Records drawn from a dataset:
━━━━━━━━━━━━━━━━━━━━

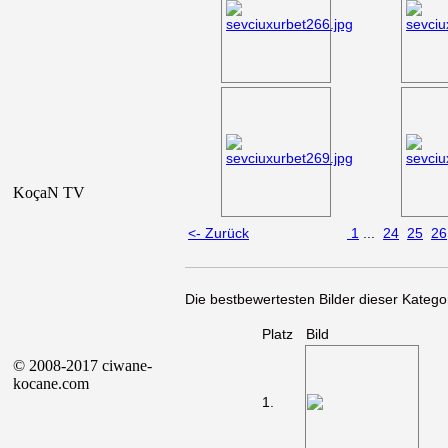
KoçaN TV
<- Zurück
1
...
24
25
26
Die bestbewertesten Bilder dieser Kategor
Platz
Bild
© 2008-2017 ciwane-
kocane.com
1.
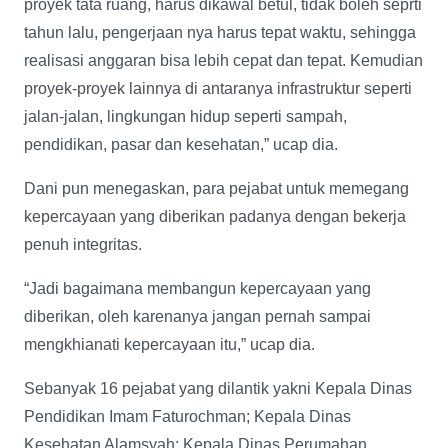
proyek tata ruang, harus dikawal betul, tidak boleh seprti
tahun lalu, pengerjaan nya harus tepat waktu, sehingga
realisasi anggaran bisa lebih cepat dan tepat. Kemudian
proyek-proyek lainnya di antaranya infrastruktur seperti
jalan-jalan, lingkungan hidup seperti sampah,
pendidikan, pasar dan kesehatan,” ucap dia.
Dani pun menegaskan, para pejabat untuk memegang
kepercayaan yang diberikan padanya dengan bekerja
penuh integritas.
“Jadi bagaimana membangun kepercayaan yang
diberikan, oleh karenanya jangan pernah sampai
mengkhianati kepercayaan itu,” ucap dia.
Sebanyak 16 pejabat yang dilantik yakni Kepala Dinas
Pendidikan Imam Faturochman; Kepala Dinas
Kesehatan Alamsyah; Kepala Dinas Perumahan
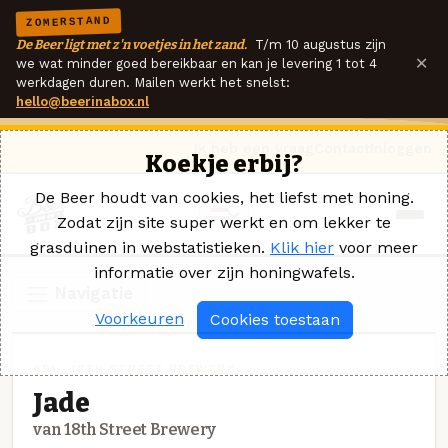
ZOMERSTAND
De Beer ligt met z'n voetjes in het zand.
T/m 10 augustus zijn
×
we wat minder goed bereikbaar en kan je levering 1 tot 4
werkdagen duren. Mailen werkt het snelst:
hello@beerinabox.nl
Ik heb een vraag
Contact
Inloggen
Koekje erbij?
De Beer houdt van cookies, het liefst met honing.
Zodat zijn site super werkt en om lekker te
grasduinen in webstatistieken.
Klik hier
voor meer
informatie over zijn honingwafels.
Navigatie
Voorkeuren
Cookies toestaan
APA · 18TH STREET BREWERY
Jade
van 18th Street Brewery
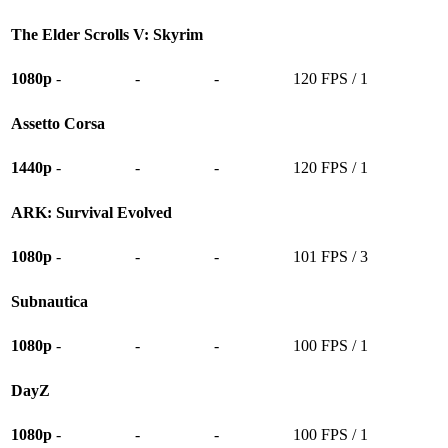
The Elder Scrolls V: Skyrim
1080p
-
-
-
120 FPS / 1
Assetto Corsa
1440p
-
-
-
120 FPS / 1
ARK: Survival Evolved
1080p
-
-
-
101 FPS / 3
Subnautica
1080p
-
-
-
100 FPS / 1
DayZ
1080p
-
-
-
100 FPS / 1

━━━━━━━━━━━━━━━━━━━━

### Problem to solve:
Return every line in the records that includes the string "tepat".

### Result:
tahun lalu, pengerjaan nya harus tepat waktu, sehingga
realisasi anggaran bisa lebih cepat dan tepat. Kemudian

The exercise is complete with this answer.